[Source records Boundary: Start]

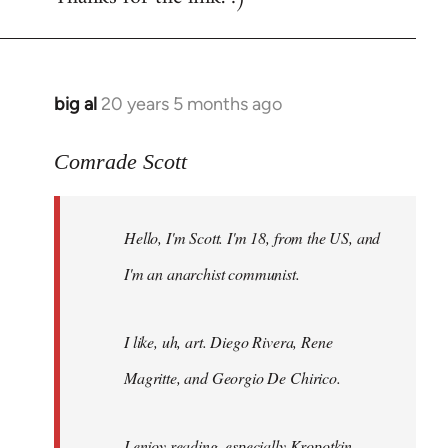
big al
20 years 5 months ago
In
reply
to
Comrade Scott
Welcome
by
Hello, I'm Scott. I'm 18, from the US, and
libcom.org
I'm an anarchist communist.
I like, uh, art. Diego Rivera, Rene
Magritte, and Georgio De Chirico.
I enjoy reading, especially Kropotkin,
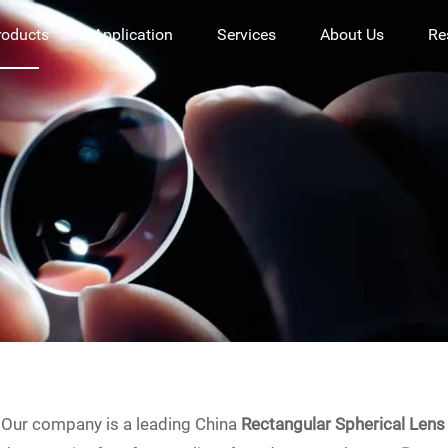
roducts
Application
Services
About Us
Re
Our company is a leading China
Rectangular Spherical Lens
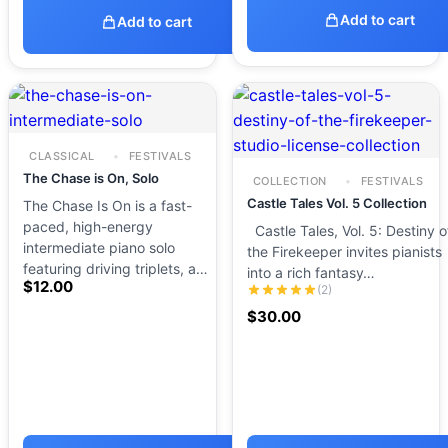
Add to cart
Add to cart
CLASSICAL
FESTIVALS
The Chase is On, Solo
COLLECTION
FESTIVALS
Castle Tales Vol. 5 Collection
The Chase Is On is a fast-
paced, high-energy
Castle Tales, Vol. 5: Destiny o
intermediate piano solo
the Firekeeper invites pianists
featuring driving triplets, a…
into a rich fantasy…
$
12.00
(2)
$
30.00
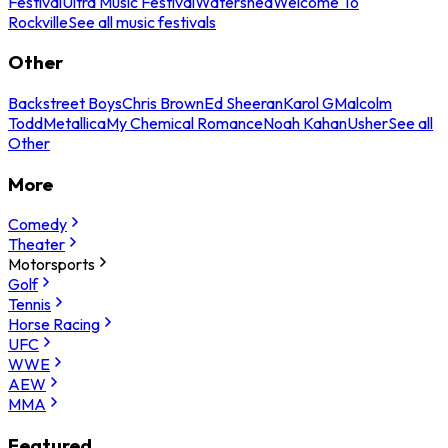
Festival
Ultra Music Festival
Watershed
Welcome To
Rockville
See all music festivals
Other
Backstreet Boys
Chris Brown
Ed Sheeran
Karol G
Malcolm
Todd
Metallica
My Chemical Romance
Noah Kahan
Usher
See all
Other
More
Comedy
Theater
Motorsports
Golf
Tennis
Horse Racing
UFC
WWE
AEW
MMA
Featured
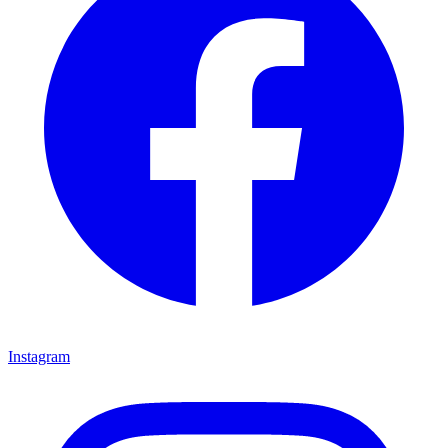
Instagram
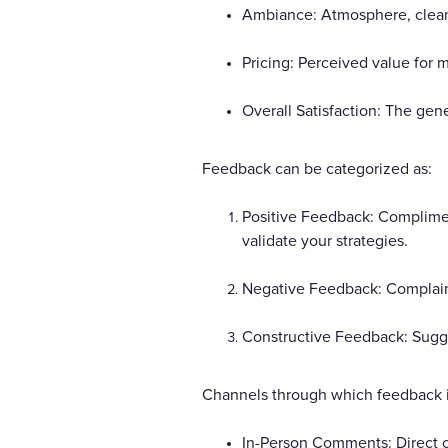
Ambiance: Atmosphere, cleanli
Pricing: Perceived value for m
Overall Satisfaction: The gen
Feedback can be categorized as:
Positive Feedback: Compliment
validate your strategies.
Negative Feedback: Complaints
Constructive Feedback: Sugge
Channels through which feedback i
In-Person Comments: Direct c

[Source records Boundary: End]
[Source records Boundary: Start]

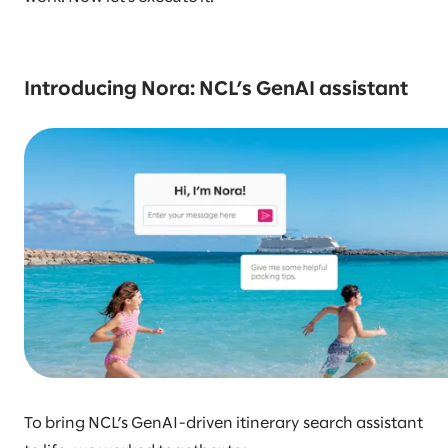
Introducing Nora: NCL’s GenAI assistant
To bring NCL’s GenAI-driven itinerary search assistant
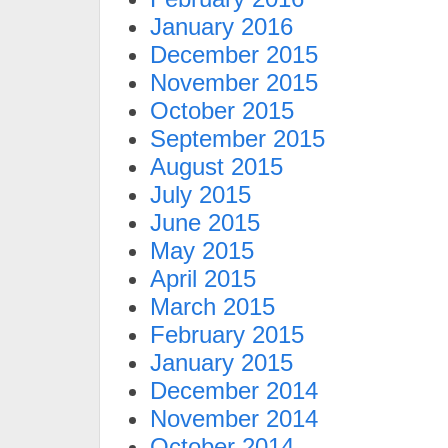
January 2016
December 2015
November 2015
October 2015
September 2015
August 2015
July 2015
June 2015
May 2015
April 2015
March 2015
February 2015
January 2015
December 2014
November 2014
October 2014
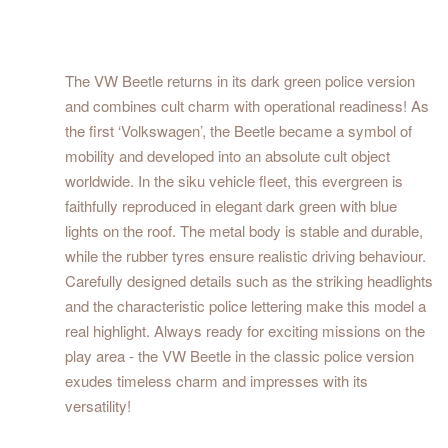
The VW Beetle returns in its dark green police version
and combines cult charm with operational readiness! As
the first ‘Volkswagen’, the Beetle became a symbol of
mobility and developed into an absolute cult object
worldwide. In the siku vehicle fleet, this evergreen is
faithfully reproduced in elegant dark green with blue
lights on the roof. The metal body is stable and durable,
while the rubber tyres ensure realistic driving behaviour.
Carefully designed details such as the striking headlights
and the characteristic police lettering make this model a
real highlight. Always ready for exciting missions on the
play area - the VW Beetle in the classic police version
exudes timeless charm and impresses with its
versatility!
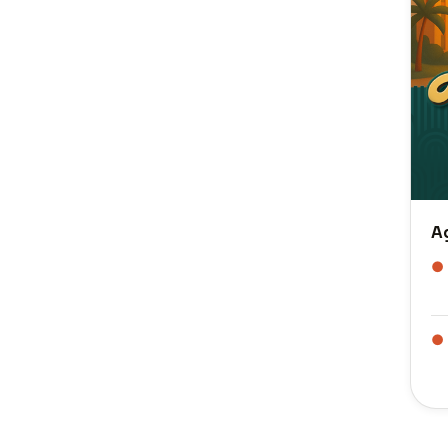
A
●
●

[Source records Boundary: End]
[Source records Boundary: Start]

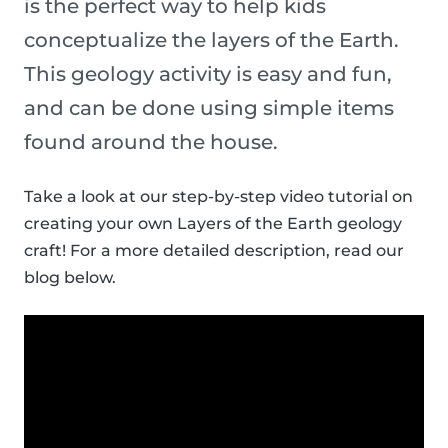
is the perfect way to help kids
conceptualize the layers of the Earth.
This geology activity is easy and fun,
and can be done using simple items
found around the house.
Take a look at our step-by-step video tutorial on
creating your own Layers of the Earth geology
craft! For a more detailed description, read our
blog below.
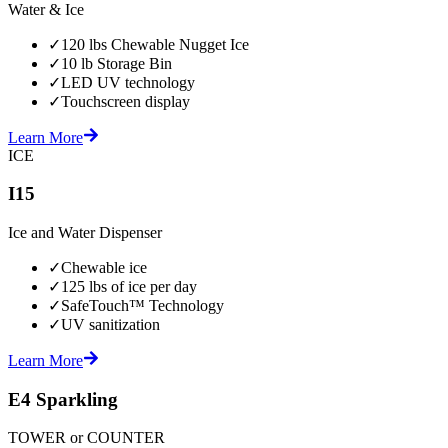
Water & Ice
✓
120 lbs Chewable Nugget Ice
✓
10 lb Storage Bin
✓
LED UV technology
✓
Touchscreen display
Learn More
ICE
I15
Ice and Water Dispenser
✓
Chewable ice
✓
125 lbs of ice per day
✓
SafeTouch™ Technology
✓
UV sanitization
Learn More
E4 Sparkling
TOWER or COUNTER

[Source records Boundary: End]

*The problem*
Each line above that carries the string "Beetle" has to be returned.

*Task output*
The VW Beetle returns in its dark green police version
the first ‘Volkswagen’, the Beetle became a symbol of
play area - the VW Beetle in the classic police version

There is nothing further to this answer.